For consideration, an algorithm must satisfy the following perameters:

  1. The sorting algorithm created must be a functional and closed system. (it has to work)
  2. The central logic has to be responsible for the speed of the system. (bells and whistles to add time are cheating)
  3. The target average performance value must be below that of bubblesort O(n^2)

A note on rule 2: For the purposes of this study it is a violation of rule 2 to nest potentially unlimmited algorithms which iterate permutations of all lists. This is to prevent the nested badsort technique outlined in Lerma's paper from winning the contest with its runaway repetitions.

Current ideas to be developed:

pessimal_median_sort: iterate through a list to repeatedly calculate a median (or nearest to mean) value which is appended to a new list. The new list is then split between all values above and below the first value. The lower half is flipped then stitched to the top half to make a completed sort. May violate rule 3.

pessimal_transient_derivative_sort: sort by derivative of largest transient from nearest values. Then sort it, i guess. more to come. May violate rule 1.

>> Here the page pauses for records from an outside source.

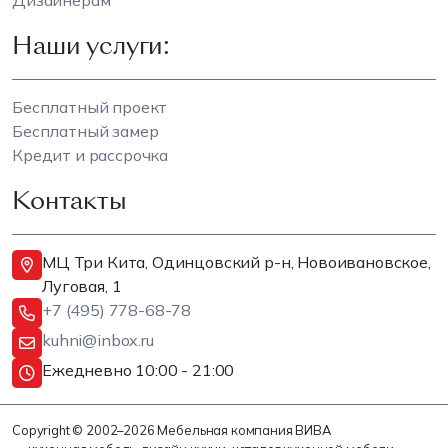
Дизайнерам
Наши услуги:
Бесплатный проект
Бесплатный замер
Кредит и рассрочка
Контакты
МЦ Три Кита, Одинцовский р-н, Новоивановское,
Луговая, 1
+7 (495) 778-68-78
kuhni@inbox.ru
Ежедневно 10:00 - 21:00
Copyright © 2002–2026 Мебельная компания ВИВА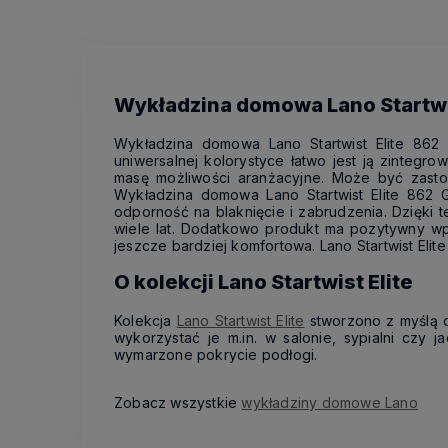
Wykładzina domowa Lano Startwis
Wykładzina domowa Lano Startwist Elite 862
uniwersalnej kolorystyce łatwo jest ją zintegr
masę możliwości aranżacyjne. Może być zasto
Wykładzina domowa Lano Startwist Elite 862 G
odporność na blaknięcie i zabrudzenia. Dzięki 
wiele lat. Dodatkowo produkt ma pozytywny wpł
jeszcze bardziej komfortowa. Lano Startwist Elite
O kolekcji Lano Startwist Elite
Kolekcja
Lano Startwist Elite
stworzono z myślą o
wykorzystać je m.in. w salonie, sypialni czy 
wymarzone pokrycie podłogi.
Zobacz wszystkie
wykładziny domowe Lano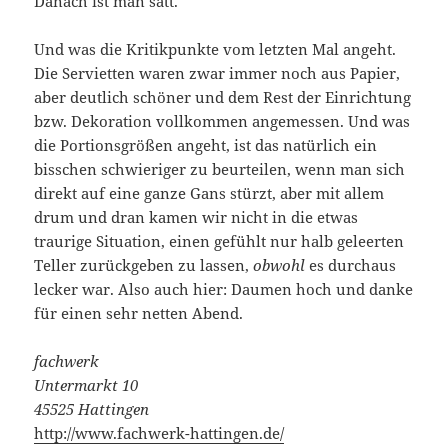
Danach ist man satt.
Und was die Kritikpunkte vom letzten Mal angeht.
Die Servietten waren zwar immer noch aus Papier,
aber deutlich schöner und dem Rest der Einrichtung
bzw. Dekoration vollkommen angemessen. Und was
die Portionsgrößen angeht, ist das natürlich ein
bisschen schwieriger zu beurteilen, wenn man sich
direkt auf eine ganze Gans stürzt, aber mit allem
drum und dran kamen wir nicht in die etwas
traurige Situation, einen gefühlt nur halb geleerten
Teller zurückgeben zu lassen,
obwohl
es durchaus
lecker war. Also auch hier: Daumen hoch und danke
für einen sehr netten Abend.
fachwerk
Untermarkt 10
45525 Hattingen
http://www.fachwerk-hattingen.de/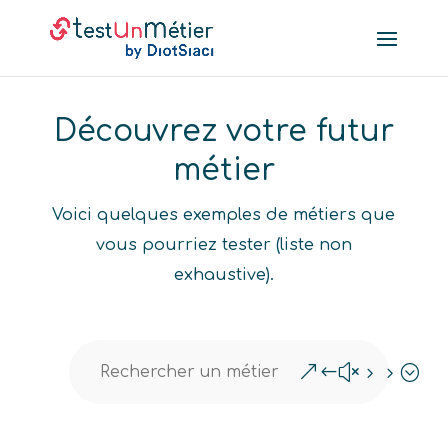
Découvrez votre futur
métier
Voici quelques exemples de métiers que
vous pourriez tester (liste non
exhaustive).
&#x55;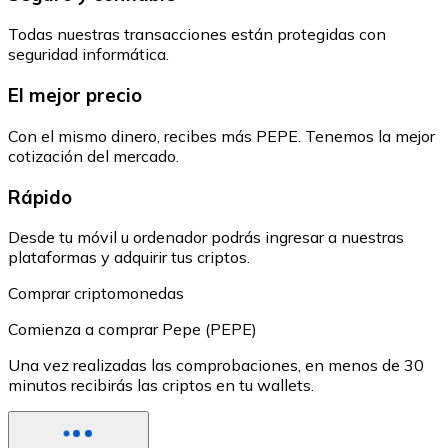
Todas nuestras transacciones están protegidas con
seguridad informática.
El mejor precio
Con el mismo dinero, recibes más PEPE. Tenemos la mejor
cotización del mercado.
Rápido
Desde tu móvil u ordenador podrás ingresar a nuestras
plataformas y adquirir tus criptos.
Comprar criptomonedas
Comienza a comprar Pepe (PEPE)
Una vez realizadas las comprobaciones, en menos de 30
minutos recibirás las criptos en tu wallets.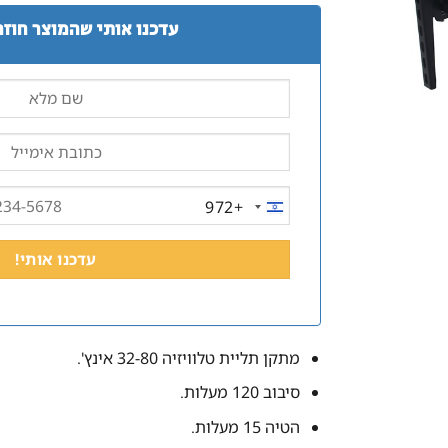
עדכנו אותי שהמוצר חוזר
+972
ISRAEL
+972
מתקן תליית טלוויזיה 32-80 אינץ'.
סיבוב 120 מעלות.
הטיה 15 מעלות.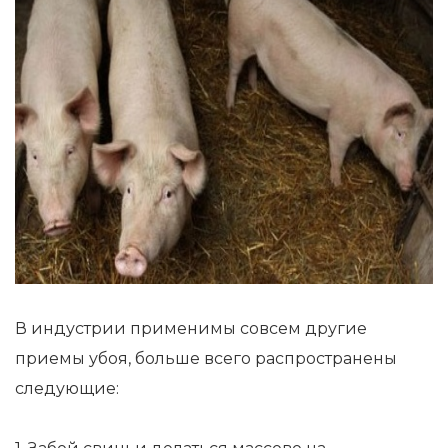
В индустрии применимы совсем другие
приемы убоя, больше всего распространены
следующие:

pessimal_ml_bogosort: by randomizing a list multiple times, data can be taken which trains an ai to reduce noise by perturbing the randomization in some way. Sounds like a tensorflow problem, may violate rule 2.

Progress so far:

brutebogo is a sorting algorithm that creates random lists of random sizes within a certain allowance, then checks to see if they are sorted. If they are sorted, the length of the list is compared to the random list. The sorting completes if this last comparison is a match. The assumption is made that the list in need of sorting is made of all integers between zero and the list length -1.

brutebogo check is a script which compares bogosort to brute bogo. Currently brutebogo is slightly more efficient that bogo with an efficiency value of O(n!). I believe I'm on the right track here, it may just be an logic implementation issue.

pessimal mean sort works by finding the mean or median value depending on list length and appending them to a new list. The new list is then split in half and stitched together to create a sorted list. While not objectively efficient, it is even more efficient than bubblesort, which is a disaster. This script is included as a research benchmark despite failing rule 3.